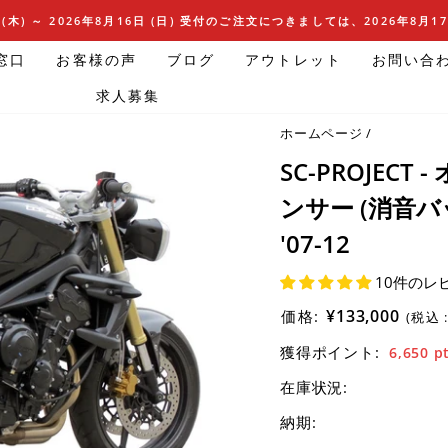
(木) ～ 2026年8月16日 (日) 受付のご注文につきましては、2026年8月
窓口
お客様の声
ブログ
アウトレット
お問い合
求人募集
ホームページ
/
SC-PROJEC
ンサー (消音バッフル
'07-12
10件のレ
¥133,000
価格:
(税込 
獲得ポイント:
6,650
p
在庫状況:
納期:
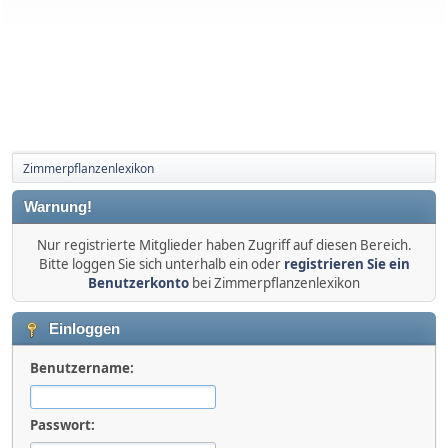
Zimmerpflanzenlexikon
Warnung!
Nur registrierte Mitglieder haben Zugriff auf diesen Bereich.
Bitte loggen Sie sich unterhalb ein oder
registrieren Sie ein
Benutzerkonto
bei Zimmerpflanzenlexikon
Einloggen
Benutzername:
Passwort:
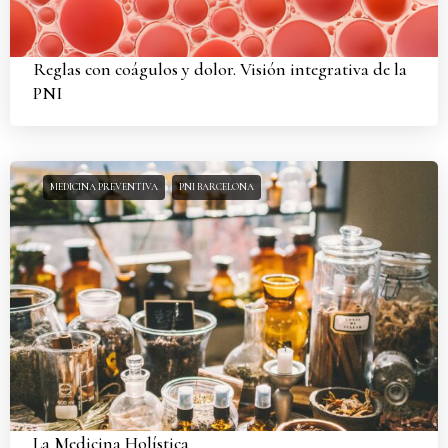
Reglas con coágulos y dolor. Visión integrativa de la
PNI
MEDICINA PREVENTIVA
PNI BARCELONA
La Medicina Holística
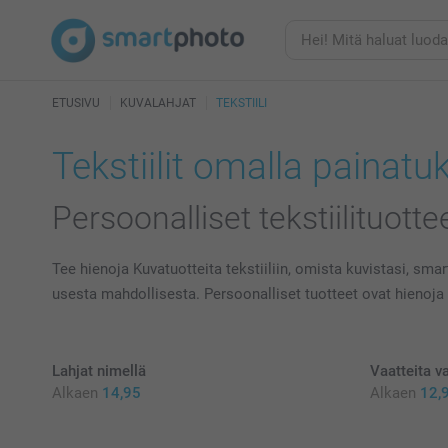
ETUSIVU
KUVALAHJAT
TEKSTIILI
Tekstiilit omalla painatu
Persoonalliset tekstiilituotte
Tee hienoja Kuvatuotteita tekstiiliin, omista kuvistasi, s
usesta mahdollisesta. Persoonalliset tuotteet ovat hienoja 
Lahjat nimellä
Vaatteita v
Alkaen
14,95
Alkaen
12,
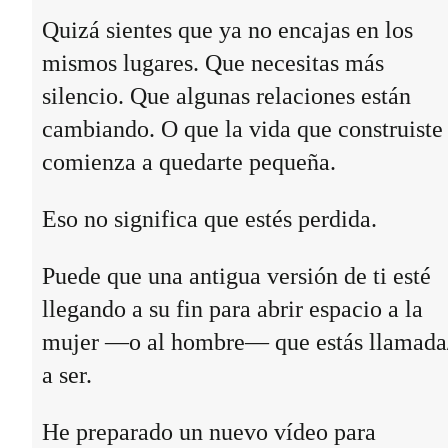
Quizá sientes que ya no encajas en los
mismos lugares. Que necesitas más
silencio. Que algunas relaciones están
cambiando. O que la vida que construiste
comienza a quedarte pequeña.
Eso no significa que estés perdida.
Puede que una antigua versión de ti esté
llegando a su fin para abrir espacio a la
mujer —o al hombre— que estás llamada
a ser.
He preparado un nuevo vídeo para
...
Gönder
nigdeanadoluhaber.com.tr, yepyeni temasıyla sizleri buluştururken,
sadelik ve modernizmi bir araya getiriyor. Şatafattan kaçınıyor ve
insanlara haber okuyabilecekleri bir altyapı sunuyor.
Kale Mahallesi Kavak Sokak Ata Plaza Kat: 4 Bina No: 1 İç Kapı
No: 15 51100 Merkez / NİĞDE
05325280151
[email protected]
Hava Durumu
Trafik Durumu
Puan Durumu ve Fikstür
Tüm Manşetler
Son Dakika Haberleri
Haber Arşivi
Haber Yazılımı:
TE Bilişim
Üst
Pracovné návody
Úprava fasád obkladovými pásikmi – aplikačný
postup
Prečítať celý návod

* _What the exercise asks_
When a line in the data contains "para", return it as written.

* _Exercise answer_
llegando a su fin para abrir espacio a la
He preparado un nuevo vídeo para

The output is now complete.